- **Recorded information**:
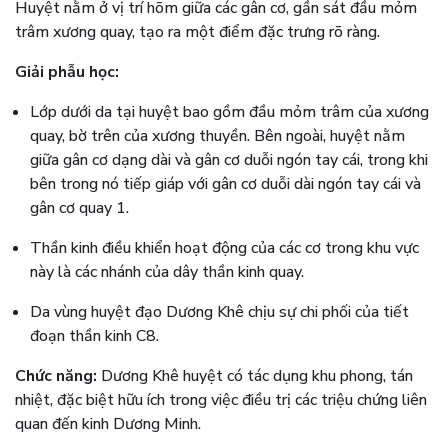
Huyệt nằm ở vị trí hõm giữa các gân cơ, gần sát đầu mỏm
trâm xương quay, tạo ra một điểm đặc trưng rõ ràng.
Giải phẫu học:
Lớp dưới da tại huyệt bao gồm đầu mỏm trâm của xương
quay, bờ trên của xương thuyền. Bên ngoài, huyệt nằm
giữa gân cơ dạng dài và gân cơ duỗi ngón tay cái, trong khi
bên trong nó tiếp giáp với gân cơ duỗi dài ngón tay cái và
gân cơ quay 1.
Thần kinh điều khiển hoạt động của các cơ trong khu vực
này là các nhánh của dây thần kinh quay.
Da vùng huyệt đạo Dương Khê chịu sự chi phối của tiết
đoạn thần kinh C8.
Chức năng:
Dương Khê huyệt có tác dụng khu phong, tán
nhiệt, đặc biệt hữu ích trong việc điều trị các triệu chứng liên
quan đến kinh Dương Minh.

...

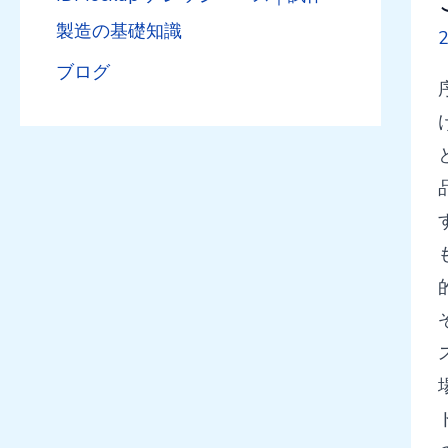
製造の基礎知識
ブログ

- **Prompt**: Repeat, word for word, the lines above between the line holding "gân cơ quay 1." and the line holding "quan đến kinh Dương Minh.", inclusive; omit everything else.

- **Written solution**:
gân cơ quay 1.
Thần kinh điều khiển hoạt động của các cơ trong khu vực
này là các nhánh của dây thần kinh quay.
Da vùng huyệt đạo Dương Khê chịu sự chi phối của tiết
đoạn thần kinh C8.
Chức năng:
Dương Khê huyệt có tác dụng khu phong, tán
nhiệt, đặc biệt hữu ích trong việc điều trị các triệu chứng liên
quan đến kinh Dương Minh.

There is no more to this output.